Reproduce, exactly and in full, only the lines below from the one containing "بخت بیدار جان سید ایڈووکیٹ" through the one containing "melding per e-mail of sms. Wanneer u het".

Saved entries
☆ ☆ ☆ ☆ ☆ ☆ ☆
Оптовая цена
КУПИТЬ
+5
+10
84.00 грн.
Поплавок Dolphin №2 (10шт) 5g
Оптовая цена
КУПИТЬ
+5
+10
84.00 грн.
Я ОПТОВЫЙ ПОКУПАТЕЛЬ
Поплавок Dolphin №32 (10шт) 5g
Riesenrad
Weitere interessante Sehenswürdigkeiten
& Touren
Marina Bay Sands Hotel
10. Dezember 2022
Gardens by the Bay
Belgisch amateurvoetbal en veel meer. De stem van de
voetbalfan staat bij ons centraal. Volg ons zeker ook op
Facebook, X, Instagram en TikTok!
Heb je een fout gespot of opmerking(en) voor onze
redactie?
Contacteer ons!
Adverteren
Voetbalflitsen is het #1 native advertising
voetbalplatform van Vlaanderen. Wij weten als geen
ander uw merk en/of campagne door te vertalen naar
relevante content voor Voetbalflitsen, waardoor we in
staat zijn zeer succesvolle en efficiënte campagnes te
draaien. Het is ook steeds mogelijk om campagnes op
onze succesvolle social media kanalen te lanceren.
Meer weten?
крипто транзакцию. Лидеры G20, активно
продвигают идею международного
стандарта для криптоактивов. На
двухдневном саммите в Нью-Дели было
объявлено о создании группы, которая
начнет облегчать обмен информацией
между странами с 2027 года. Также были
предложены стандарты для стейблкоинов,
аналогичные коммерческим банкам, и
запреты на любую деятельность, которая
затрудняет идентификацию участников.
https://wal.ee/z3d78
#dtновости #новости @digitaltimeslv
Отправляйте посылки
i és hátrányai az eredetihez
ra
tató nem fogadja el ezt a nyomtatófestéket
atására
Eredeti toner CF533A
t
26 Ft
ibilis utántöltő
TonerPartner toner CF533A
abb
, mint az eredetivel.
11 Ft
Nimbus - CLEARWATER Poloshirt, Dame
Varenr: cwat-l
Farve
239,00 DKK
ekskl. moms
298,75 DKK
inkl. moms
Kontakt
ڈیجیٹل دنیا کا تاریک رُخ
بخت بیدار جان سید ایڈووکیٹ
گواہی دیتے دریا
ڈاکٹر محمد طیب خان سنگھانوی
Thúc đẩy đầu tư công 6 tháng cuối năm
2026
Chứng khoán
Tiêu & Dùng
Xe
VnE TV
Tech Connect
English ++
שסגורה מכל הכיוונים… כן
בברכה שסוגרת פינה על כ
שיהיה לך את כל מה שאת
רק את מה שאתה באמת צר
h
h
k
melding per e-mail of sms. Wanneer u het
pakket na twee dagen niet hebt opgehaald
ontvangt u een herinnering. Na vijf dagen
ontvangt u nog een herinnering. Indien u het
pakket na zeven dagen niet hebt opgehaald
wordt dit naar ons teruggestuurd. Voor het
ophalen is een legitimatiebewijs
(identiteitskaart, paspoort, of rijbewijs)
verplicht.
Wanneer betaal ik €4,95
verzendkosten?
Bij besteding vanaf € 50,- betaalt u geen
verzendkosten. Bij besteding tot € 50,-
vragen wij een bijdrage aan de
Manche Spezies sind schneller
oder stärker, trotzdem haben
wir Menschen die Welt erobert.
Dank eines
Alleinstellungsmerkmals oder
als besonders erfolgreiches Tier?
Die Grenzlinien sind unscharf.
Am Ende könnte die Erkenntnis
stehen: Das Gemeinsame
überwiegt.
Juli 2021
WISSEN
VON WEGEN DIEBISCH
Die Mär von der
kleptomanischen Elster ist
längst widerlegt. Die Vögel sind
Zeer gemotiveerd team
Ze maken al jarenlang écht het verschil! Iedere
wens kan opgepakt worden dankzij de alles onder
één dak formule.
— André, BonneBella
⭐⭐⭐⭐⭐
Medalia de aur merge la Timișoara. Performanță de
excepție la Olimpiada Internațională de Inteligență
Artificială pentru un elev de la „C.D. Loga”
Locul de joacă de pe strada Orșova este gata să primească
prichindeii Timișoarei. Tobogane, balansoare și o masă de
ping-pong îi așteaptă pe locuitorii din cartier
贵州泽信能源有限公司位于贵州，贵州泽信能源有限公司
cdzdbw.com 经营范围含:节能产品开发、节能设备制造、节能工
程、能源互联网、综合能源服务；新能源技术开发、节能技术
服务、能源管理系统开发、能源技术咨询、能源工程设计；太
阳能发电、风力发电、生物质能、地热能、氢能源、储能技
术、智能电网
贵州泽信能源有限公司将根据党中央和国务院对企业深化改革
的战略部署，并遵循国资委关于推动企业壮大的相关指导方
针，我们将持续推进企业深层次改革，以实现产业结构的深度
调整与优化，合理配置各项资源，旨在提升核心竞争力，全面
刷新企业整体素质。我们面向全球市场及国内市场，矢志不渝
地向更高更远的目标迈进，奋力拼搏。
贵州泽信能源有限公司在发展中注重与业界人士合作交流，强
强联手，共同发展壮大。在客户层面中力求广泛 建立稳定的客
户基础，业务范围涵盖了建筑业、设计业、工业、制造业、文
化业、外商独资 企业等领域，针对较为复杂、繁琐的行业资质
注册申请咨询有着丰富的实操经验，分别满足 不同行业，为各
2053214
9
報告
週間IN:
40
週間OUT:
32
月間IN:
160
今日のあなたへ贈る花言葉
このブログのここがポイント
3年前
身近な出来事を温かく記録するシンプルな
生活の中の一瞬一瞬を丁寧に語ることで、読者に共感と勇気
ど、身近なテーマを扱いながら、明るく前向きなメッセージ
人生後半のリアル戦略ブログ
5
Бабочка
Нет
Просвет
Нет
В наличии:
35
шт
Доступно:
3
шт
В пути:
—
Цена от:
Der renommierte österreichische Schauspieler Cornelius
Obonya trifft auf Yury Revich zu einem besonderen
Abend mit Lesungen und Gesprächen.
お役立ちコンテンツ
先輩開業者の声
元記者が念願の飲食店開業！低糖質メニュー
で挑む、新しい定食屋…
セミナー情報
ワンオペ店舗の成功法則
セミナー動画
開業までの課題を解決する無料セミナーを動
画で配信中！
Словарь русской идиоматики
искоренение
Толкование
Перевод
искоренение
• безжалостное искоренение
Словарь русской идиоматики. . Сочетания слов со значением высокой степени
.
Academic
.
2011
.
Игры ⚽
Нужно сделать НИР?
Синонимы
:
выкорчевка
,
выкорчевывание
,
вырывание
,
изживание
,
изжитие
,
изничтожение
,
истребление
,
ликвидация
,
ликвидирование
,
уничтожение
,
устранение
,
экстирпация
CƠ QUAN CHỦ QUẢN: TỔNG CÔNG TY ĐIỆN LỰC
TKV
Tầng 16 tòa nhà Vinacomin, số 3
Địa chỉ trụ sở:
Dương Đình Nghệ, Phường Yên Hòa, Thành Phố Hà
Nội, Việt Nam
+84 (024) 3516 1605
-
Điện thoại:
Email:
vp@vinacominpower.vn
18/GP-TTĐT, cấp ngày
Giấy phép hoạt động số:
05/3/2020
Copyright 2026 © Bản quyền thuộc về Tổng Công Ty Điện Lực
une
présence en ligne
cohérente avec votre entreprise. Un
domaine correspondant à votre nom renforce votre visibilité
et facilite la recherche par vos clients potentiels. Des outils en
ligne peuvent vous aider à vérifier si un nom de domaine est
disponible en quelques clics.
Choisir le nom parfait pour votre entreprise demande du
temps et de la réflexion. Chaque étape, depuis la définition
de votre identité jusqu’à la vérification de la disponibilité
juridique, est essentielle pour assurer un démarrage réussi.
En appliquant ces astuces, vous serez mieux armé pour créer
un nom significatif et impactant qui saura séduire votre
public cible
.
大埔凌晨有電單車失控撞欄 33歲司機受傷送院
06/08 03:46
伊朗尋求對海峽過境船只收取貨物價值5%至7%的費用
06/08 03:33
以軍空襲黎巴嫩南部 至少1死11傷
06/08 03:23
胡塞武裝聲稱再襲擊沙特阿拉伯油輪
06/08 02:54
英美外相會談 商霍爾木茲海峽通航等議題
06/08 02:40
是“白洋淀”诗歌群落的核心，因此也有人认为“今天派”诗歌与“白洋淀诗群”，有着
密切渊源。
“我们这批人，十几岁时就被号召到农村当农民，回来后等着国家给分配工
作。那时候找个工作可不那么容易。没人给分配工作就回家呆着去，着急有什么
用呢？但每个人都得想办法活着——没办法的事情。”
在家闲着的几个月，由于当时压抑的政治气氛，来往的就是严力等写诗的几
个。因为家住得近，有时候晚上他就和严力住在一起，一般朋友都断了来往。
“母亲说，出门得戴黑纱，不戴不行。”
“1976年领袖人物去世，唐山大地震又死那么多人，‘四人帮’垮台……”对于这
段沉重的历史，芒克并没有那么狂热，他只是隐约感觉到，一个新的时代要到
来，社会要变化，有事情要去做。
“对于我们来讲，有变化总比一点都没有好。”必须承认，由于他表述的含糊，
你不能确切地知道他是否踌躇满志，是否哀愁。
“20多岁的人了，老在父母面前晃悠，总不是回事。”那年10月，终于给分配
☆ ☆ ☆ ☆ ☆ ☆ ☆
Exercise output —
بخت بیدار جان سید ایڈووکیٹ
گواہی دیتے دریا
ڈاکٹر محمد طیب خان سنگھانوی
Thúc đẩy đầu tư công 6 tháng cuối năm
2026
Chứng khoán
Tiêu & Dùng
Xe
VnE TV
Tech Connect
English ++
שסגורה מכל הכיוונים… כן
בברכה שסוגרת פינה על כ
שיהיה לך את כל מה שאת
רק את מה שאתה באמת צר
h
h
k
melding per e-mail of sms. Wanneer u het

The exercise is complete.